Secrets Of A Career Rule Breaker


Recently I was asked to speak to the Fuquay-Varina Chamber of Commerce Young Professional's Group, the YP's. This OP had a great time sharing stories and fielding questions about what it means to be "in the trenches" as a woman business owner. Here's a summary of what I shared.

It’s 1969, I’m in first grade and my teacher is absent. Our substitute left the room, back in the day we did not worry about being unsupervised, and one of my classmates was ready for the next worksheet in our series. I knew where the teacher kept the worksheets, so I went over to the storage cabinet, pulled out a stack, gave one to my classmate and placed the rest on the counter. When the substitute teacher came back to the room, I proudly shared how I’d solved the issue. Instead of praise, I found myself doing 100 squats in the corner of the room for pulling the worksheets from the cabinet without permission. Yep, I’ve been a rule breaker since way back. 


Why is someone a rule breaker?

  • A desire to carve a new path

  • Lack of clarity to rules?  

  • No  “buy in” to the established rules?

  • Boredom?

  • Probably all the above


I challenge rules for the love of a new idea and poor leadership, but mostly because of learned behavior. 


Where does one learn behavior?

I’m no physiologist, but longevity in life, parenting and multiple careers has taught me that “monkey see, monkey do” overrides verbal instruction every time. 


In my formative years: 

  • My grandmother divorced her husband, got a job and split logs to heat the wood stove.

  • My dad encouraged me ask our minister why we had no women deacons, yet plenty of women leaders in the bible.

  • My first student- teacher mentor showed me that it was easier to beg for forgiveness than ask permission. 


How will breaking rule contribute to success? As an educator I was surrounded by leaders. Teachers are the captain of their own classroom who are guided by administrators. I’d like to say that environment always fostered innovation, cultivated consensus building and rewarded questioning the norm; but not consistently. Leaders I admired:

  • Made it safe to make mistakes

  • Encouraged new ideas without scorn

  • Sought input from the team before determining the course of action

  • Leaders that were not threatened by their team, inspired my loyalty. 

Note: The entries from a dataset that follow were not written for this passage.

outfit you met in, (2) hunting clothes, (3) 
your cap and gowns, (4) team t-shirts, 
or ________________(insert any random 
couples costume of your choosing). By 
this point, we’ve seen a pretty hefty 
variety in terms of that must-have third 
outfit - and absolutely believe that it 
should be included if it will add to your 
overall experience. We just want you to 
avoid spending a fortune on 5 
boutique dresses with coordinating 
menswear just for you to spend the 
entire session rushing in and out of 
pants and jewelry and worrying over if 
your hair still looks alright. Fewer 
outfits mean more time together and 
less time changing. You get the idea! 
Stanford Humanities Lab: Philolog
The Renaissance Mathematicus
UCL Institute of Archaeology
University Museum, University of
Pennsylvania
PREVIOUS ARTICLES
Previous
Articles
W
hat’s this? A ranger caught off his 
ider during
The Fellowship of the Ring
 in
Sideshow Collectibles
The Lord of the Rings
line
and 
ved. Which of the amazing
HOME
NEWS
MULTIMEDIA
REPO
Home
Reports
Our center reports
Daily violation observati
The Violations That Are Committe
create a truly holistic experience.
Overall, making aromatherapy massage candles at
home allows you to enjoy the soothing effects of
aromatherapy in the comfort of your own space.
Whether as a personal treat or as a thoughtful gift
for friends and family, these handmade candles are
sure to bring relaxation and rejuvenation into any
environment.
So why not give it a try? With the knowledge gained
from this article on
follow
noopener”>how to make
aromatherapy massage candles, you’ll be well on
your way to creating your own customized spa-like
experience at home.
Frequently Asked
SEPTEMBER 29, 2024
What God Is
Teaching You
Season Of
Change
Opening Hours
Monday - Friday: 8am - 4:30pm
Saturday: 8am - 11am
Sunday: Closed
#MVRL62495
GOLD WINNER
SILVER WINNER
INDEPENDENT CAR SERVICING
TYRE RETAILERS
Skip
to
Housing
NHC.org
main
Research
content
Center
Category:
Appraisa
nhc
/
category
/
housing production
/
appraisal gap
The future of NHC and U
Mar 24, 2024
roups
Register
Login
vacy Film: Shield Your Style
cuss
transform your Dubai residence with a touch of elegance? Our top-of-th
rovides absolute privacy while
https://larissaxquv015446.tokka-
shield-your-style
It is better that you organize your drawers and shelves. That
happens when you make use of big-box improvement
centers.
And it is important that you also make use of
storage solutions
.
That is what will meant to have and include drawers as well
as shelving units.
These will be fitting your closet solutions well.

In 2007 my husband and I opened the doors to our business Promotional Partners Inc. While my husband has been accomplished in his field and our bread winner, this time he wanted to push me forward. I became majority owner, he filed for our NC HUB Status and I became a woman business owner. 


My qualifications? 

  • I had no marketing degree, but sales experience; check

  • I’d been an artist and an art teacher, creativity; check

  • Problem solver- yep, remember those worksheets; check

  • Educator-Presenter- 20 years teaching; check

  • Life being the sum of ones’ experiences; check

  • A career rule breaker; check


What did I do to break my norm?


  • Redefine my life as an owner- a new leadership role

  • Embraced marketing education

  • Applied my creativity to innovative business and sales strategies

  • Earned a CAS (certified advertising specialist) certification in my industry- marketing degree, now: check

  • Engaged the business community; join a chamber of commerce!

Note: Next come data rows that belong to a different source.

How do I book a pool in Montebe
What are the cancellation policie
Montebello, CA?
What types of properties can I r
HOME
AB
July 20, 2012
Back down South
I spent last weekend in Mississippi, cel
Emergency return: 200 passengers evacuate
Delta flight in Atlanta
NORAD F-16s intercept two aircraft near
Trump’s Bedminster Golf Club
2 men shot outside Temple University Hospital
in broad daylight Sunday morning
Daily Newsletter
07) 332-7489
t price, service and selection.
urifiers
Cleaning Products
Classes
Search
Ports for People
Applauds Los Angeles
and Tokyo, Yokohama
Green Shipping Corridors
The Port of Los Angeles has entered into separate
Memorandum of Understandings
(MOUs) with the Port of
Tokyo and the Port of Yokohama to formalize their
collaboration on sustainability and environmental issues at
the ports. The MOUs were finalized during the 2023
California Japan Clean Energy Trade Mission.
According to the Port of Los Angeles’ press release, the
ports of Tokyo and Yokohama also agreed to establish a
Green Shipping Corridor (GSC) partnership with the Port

  • Sure, I joined a chamber of commerce to find prospects, but I formed relationships via my service and incorporated the best practices I learned from serving with others- monkey see, monkey do


We are a small company, only 5 employees and rotating interns. Our office is set up in a contemporary fashion, no cubicles; an open format. It’s open not by design, rather by the constraints of our physical space. However, what I found was working close proximity invites a transparent atmosphere; which is probably why larger companies are embracing that model. Think about it, walls offer privacy, but they also keep us in our own world. Removing walls allows us to see, hear and experience what our team experiences; we are starting from a shared perspective when tackling team challenges. "Close quarters" also provide us access to more information, see all experience operational issues in real time, we hear and see the frustrations of our team members, our proximity allows for quickly interjecting a comment or sharing a needed laugh. 


As a one who likes to push boundaries, I’ve found that close quarters create an environment that:

  • Invites feedback from your team

  • Makes business obstacles a shared challenge 

  • Defines what’s needed for growth or changing operational systems or client management

I’ve also learned that an effective leader must paint the picture for the team, reward initiative in the workplace, make it safe to ask questions or fail, share their own vulnerabilities with the team and project their vision from 30,000 feet; accountability and ownership will naturally occur. Being an entrepreneur is more than owning a business, it’s creating your own mission and supporting the systems that support your team. Your team in turn helps guide, amplify and project the “why” behind your company to your target markets. Developing an entrepreneurial mindset is a “monkey see, monkey do” proposition. Making it safe to breaking the rules allows team members to contribute their talents and voice rather than becoming disengaged, desperate and doubtful. 

Ready to break some rules?!

                                               I love that bird!